Dans une région reculée de Bretagne, là où les collines verdoyantes succèdent aux champs de blé et aux fermes familiales, un secret ancien vient d’être mis au jour. Sous les pieds des habitants d’un petit village niché entre Morbihan et Côtes-d’Armor, une richesse insoupçonnée dort depuis des millénaires : un gisement de thorium estimé à 85 millions d’euros. Cette découverte, fortuite, a fait l’effet d’une onde de choc dans une communauté habituée à vivre du rythme lent de l’agriculture et de la pêche. Mais loin de célébrer une manne providentielle, les villageois se retrouvent pris au piège d’un paradoxe : un trésor inaccessible, scellé par une décision administrative qui les condamne à l’attente jusqu’en 2067.
Qu’est-ce que le thorium et pourquoi cette découverte est-elle si significative ?
Le thorium est un élément chimique, un métal radioactif naturellement présent dans certaines roches. Moins médiatisé que l’uranium, il suscite pourtant un intérêt croissant dans les cercles scientifiques comme alternative à l’énergie nucléaire classique. Contrairement à l’uranium, il ne peut pas alimenter directement une réaction en chaîne, mais il peut être transformé en uranium-233, un combustible fissile, dans des réacteurs spécifiques. Ce processus présente des avantages majeurs : moins de déchets radioactifs à longue durée de vie, une sécurité accrue face aux risques de fusion du cœur, et une quasi-impossibilité d’être détourné à des fins militaires.
La découverte du gisement breton a été faite par l’équipe du géologue Lucien Bréhier, mandatée pour une étude de cartographie du sous-sol dans le cadre d’un projet de réhabilitation agricole. « Nous analysions la composition du sol pour évaluer la fertilité des terres », raconte-t-il. « En creusant à 120 mètres, les capteurs ont détecté une concentration anormale de thorium-232. On a cru à une erreur. Trois mois de vérifications plus tard, les résultats étaient formels : nous étions face à un gisement d’une ampleur rare en Europe. »
Pourquoi le thorium intéresse-t-il autant les énergéticiens ?

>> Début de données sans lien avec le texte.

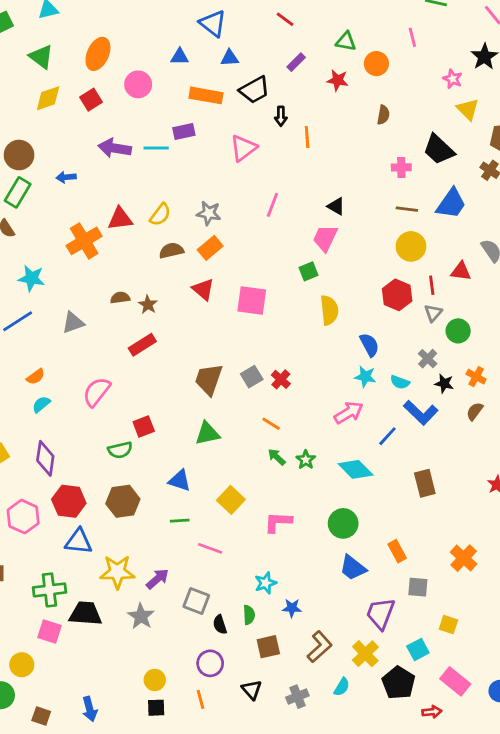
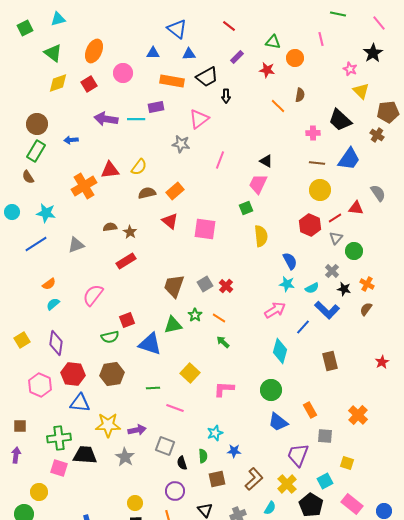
orange line: (307, 137) -> (278, 106), moved, turned -42
gray star: (209, 213) -> (181, 144), moved
red line: (432, 285) -> (335, 218), turned 64
cyan semicircle: (400, 382) -> (312, 288), turned -48
green star: (306, 460) -> (195, 315), moved
cyan diamond: (356, 469) -> (280, 351), turned 60
blue triangle: (180, 481) -> (150, 344), moved, size x1.4
purple arrow: (158, 579) -> (137, 430), turned 30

Le thorium est souvent présenté comme l’avenir de l’énergie nucléaire propre. Des pays comme l’Inde ou la Chine investissent massivement dans la recherche sur les réacteurs à thorium. En France, pourtant pionnière du nucléaire, le sujet reste en retrait, freiné par des choix historiques en faveur de l’uranium et des infrastructures existantes. Mais avec la pression croissante sur la transition énergétique, la question se pose : pourquoi laisser dormir une ressource capable de réduire notre dépendance aux énergies fossiles ?
Quelles sont les conséquences économiques pour la commune ?
Le village de Kerlaz, où se situe le gisement, compte moins de 1 200 habitants. Depuis des décennies, la jeunesse s’exile vers les grandes villes, les commerces ferment les uns après les autres, et les perspectives d’avenir semblent se rétrécir. La découverte du thorium a réveillé un espoir longtemps éteint.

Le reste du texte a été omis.